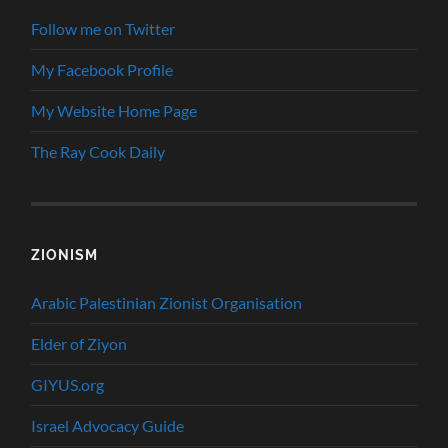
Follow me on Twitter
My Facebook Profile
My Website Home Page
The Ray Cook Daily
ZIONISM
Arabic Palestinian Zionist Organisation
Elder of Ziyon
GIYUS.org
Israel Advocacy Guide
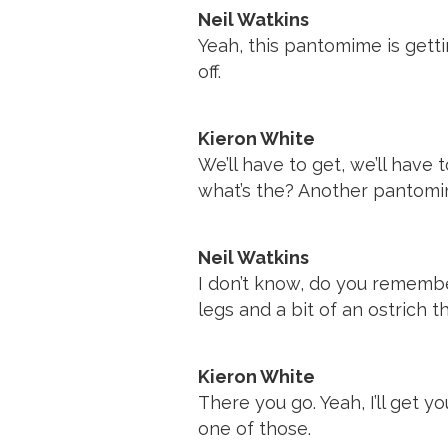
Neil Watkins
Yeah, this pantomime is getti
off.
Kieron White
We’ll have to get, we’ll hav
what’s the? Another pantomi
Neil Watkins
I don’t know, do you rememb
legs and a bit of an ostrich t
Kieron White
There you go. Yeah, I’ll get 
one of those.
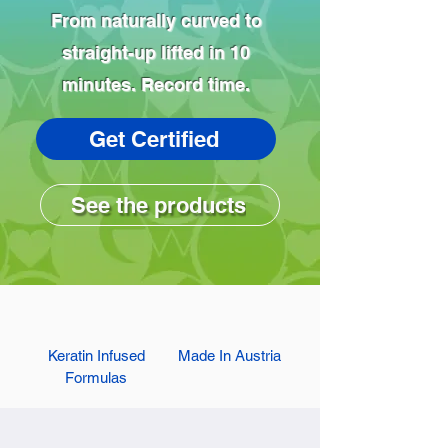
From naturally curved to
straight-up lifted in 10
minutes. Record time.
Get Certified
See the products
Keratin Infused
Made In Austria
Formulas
********
* [TASK INSTRUCTIONS] The records above should be reproduced exactly, with no pictures included.

* [SOLUTION FOR THIS EXERCISE]
Follow me on Twitter
My Facebook Profile
My Website Home Page
The Ray Cook Daily
ZIONISM
Arabic Palestinian Zionist Organisation
Elder of Ziyon
GIYUS.org
Israel Advocacy Guide
Neil Watkins
Yeah, this pantomime is getti
off.
Kieron White
We’ll have to get, we’ll hav
what’s the? Another pantomi
Neil Watkins
I don’t know, do you rememb
legs and a bit of an ostrich t
Kieron White
There you go. Yeah, I’ll get 
one of those.
From naturally curved to
straight-up lifted in 10
minutes. Record time.
Get Certified
See the products
Keratin Infused
Made In Austria
Formulas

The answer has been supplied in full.